Given how difficult it is to come to just one figure and how quickly it will change, it's good to go off historical numbers. According to Statista, on 14th November 2022, the overall cryptocurrency market capitalisation over the week was $836.77 billion. That sounds like an enormous number. However, while the trading volumes for crypto are still huge and it enjoys good liquidity, its market cap peak in 2021 was $3,048 billion - a massive decrease. 

Popular cryptos and their market caps

The realm of decentralised finance (DeFi) sees new cryptocurrencies and NFT-style products established frequently. However, there are several well-known cryptocurrencies, and it can be helpful to know their market caps to drown out the noise. 

According to Binance, as of 16th November 2022, the following cryptos have these market caps:

Cryptocurrency (ticker)Market cap (USD)
Bitcoin (BTC)$320,700 million
Ethereum (ETH)$150,406 million
Tether (USDT)$66,058 million
BNB (BNB)$43,625 million
Ripple (XRP)$19,144 million
Cardano (ADA)$11,506 million
Solana (SOL)$5,101 million
Litecoin (LTC)$4,123 million
Stellar Lumens (XLM)$2,356 million
Bitcoin cash (BCH)$1,992 million

Why is knowing the crypto market cap important? 

It's hard to know a single cryptocurrency's market cap - or that of the total market - at any given moment. But getting a broad spectrum view, including altcoins or any stablecoins, is helpful as it indicates what's happening in the crypto world. Taken individually, if the market cap of a single crypto begins to fall, it can sometimes have a ripple effect on the rest of the market, which can spark a mass sell-off. 

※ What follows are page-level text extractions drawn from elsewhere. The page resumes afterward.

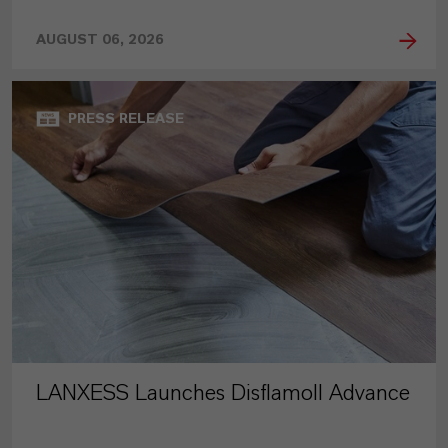
AUGUST 06, 2026
PRESS RELEASE
LANXESS Launches Disflamoll Advance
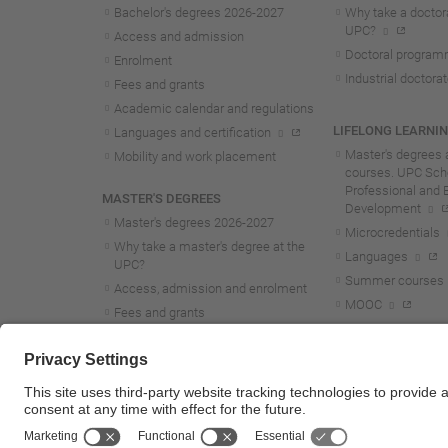
Bachelor's degrees 2026-202
7
Why take a doctora
UPC?
Access and admission
Doctoral progra
Enrolment
Industrial doctora
Fees and grants
Academic calendar and regulations
LIFELONG LEARNI
Languages and certification
Master's degrees 
Mobility and work placement
courses. UPC Scho
Professional and 
MASTER'S DEGREES
Development
Master's degrees 2026-202
7
Microcredentials
Why take a master's degree at the
Languages
UPC?
Summer courses
Access, admission and enrolment
MOOC
Fees and grants
Academic calendar and regulations
Mobility and work placement
Lifelong learning master's and
postgraduate studies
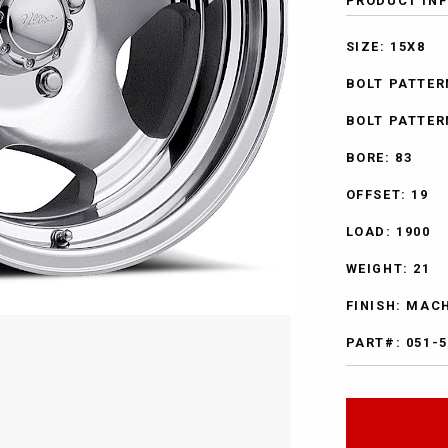
PRODUCT IN
SIZE: 15X8
BOLT PATTERN
BOLT PATTER
BORE: 83
OFFSET: 19
LOAD: 1900
WEIGHT: 21
FINISH: MAC
PART#: 051-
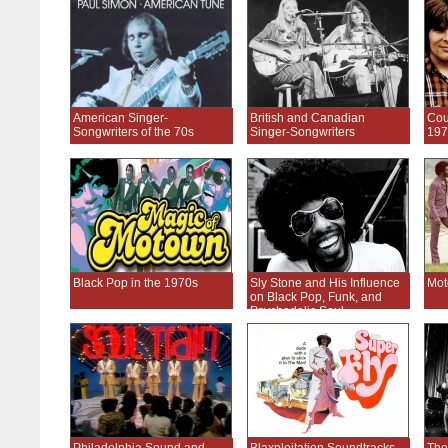
American Singer-
British and Canadian
Cou
Songwriters of the 70s
Singer-Songwriters
197
Black Pop in the 1970s
Sly Stone and His Influence
Mot
on Black Pop, Funk, and
Psychedelic Soul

So it's a great way of showing market sentiment and how people view crypto, which is vital given how it is still a relatively new asset and how volatile it can be. 

Market caps and cryptocurrency

Looking at market caps and cryptocurrency can be an excellent way to gain knowledge of the market and its structure. For some, looking at how much the entire asset class is worth is a good indicator that could spark interest in adding a crypto asset to their portfolio. For example, if the market has a mass sell-off, it could be a very cheap time to add crypto to your range of investments. Alternatively, it could highlight to some that the asset may be too risky to ever purchase. 

Either way, knowing the market caps of individual cryptos and the whole asset class may be time-consuming, but it can be helpful. It can be a high-level way of keeping an eye on an asset class that is still evolving and can change rapidly. Its volatility is one reason so many investors are wary of it, but also why some add it to their portfolios. The flip side of quick lows is quick highs too.